AI doesn’t dilute the business case for creativity, it strengthens it

Ahead of Cannes Lions, Campaign asked the CEOs of the big six agency groups how they make the business case for investing in creativity – now and in the coming age of artificial intelligence. WPP's Mark Read begins the series.

John F Kennedy Jr once said “conformity is the enemy of growth”. We probably should have paid more attention.

It’s never been easier to conform. Broadly speaking, companies have access to the same technologies and the same data, using the same channels to target the same consumers with the same products. All too often they hire from the same talent pool to action the same advice from the same consultancies to the same problems.  

Small wonder, then, that they get the same result. And that result, across the largest players in most major categories, has been slowing organic growth over the past 30 years.

Conformity only works as a strategy when you’re in a dominant market position with high barriers to entry, but those days are gone. It’s never been easier to access markets, capital, manufacturing, distribution or sales channels, which is great for consumer choice but not great if you expect to charge a premium, steal market share or keep a customer loyal.   

Creativity is the antidote to conformity. It prevents brands from descending into a primordial ooze of sameness. To put it another way, it helps brands to build relevant differentiation and, in that differentiation, create value. Our own brand study, BAV, has shown that brands with a reputation for creativity grow revenue 2.4 times faster than those that don’t.

The business case for creativity has been made compellingly in the past by the likes of Forrester and McKinsey and, in truth, few CEOs I know question the value of creativity. Where they struggle is in understanding how to effectively embed it into the ways they work and prove its impact on the day-to-day business.

All of which brings us to artificial intelligence. 

For fear of pointing out the obvious, intelligence (artificial or otherwise) and creativity are not the same thing but they are related. An academic study in the publication Intelligence looked into that relationship and had two clear conclusions:

1) Higher intelligence has a strong correlation with creative potential.

2) Higher intelligence has no correlation with creative achievement. 

Which is to say, intelligence is necessary but not sufficient to “be creative”.

I believe this is as true of artificial as it is of human intelligence. In the hands of people who understand both sides, AI is the force multiplier of creativity, it can create better insights, stronger ideas, world-class execution and proven impact across all touchpoints, BUT it is neither a replacement for creativity nor is it a guarantee of it.

In fact, I’d go as far as to say that AI will need creativity as much as the other way around if it’s going to be used as a sustainable competitive advantage in the future. In 2023, Noam Chomsky described AI as “plagiarism software” and, while I wouldn’t go that far, I do believe that AI without creativity will ultimately be a race towards greater conformity.
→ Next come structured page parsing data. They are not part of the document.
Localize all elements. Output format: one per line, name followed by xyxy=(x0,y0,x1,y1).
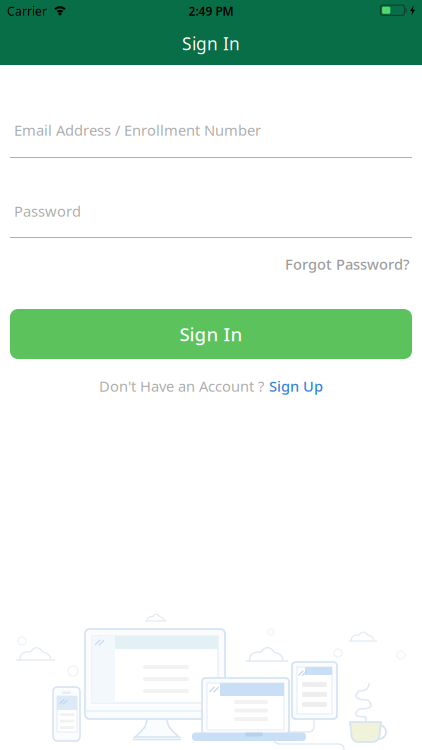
button[interactable]: Don't Have an Account ? xyxy=(99,376,323,396)
button[interactable]: Email Address / Enrollment Number xyxy=(0,120,422,158)
staticText: Forgot Password? xyxy=(285,254,410,274)
button[interactable]: Forgot Password? xyxy=(0,254,422,274)
staticText: Carrier xyxy=(7,3,47,19)
staticText: Don't Have an Account ? xyxy=(99,376,264,396)
staticText: Sign In xyxy=(182,32,240,55)
staticText: Sign In xyxy=(180,322,242,346)
staticText: Email Address / Enrollment Number xyxy=(14,120,261,140)
button[interactable]: Sign In xyxy=(10,309,412,359)
staticText: Password xyxy=(14,201,81,221)
button[interactable]: Password xyxy=(0,201,422,238)
staticText: Sign Up xyxy=(269,376,323,396)
staticText: 2:49 PM xyxy=(188,3,234,19)
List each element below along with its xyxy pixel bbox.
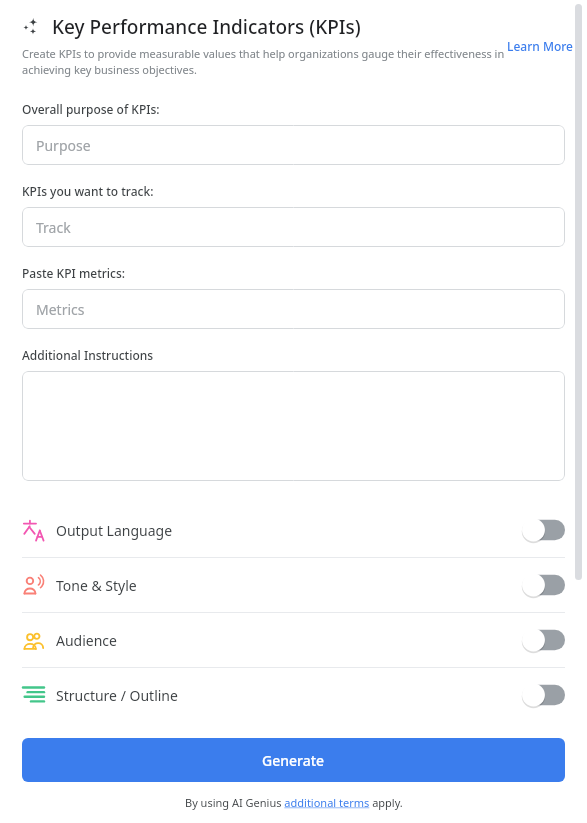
staticText: Metrics bbox=[36, 300, 85, 319]
button[interactable]: Toggle bbox=[521, 627, 565, 653]
staticText: Output Language bbox=[56, 521, 173, 540]
staticText: Additional Instructions bbox=[22, 347, 154, 363]
staticText: Track bbox=[36, 218, 71, 237]
staticText: By using AI Genius additional terms appl… bbox=[185, 795, 403, 810]
button[interactable]: Toggle bbox=[521, 682, 565, 708]
staticText: Generate bbox=[262, 751, 325, 770]
button[interactable]: Audience bbox=[0, 613, 587, 667]
button[interactable]: Tone & Style bbox=[0, 558, 587, 612]
button[interactable]: Track bbox=[22, 207, 565, 247]
staticText: KPIs you want to track: bbox=[22, 183, 154, 199]
button[interactable] bbox=[22, 371, 565, 481]
staticText: Audience bbox=[56, 631, 117, 650]
staticText: Overall purpose of KPIs: bbox=[22, 101, 160, 117]
staticText: Learn More bbox=[507, 38, 573, 54]
button[interactable]: Toggle bbox=[521, 572, 565, 598]
staticText: Key Performance Indicators (KPIs) bbox=[52, 14, 361, 40]
button[interactable]: Purpose bbox=[22, 125, 565, 165]
button[interactable]: Structure / Outline bbox=[0, 668, 587, 722]
staticText: Tone & Style bbox=[56, 576, 137, 595]
button[interactable]: Learn More bbox=[507, 38, 573, 54]
staticText: Structure / Outline bbox=[56, 686, 178, 705]
button[interactable]: Metrics bbox=[22, 289, 565, 329]
button[interactable]: Output Language bbox=[0, 503, 587, 557]
staticText: Purpose bbox=[36, 136, 91, 155]
button[interactable]: Toggle bbox=[521, 517, 565, 543]
staticText: Create KPIs to provide measurable values… bbox=[22, 46, 507, 77]
staticText: Paste KPI metrics: bbox=[22, 265, 126, 281]
button[interactable]: Generate bbox=[22, 738, 565, 782]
AI doesn’t dilute the business case for creativity, it strengthens it, making creativity more valuable, more achievable and more necessary than ever before

At WPP, we are investing £250m a year in data and technology to support our AI strategy because we know that it will supercharge what our people are capable of, spending less time on lower-value tasks and more time developing the ideas that will help our clients break free of the gravitational pull of conformity and create the growth they’re looking for.

We’re investing because (to go back to JFK) we understand that “change is the law of life, and those who look only to the past or present are certain to miss the future”.

AI + creativity is our future. And we’re not going to miss it.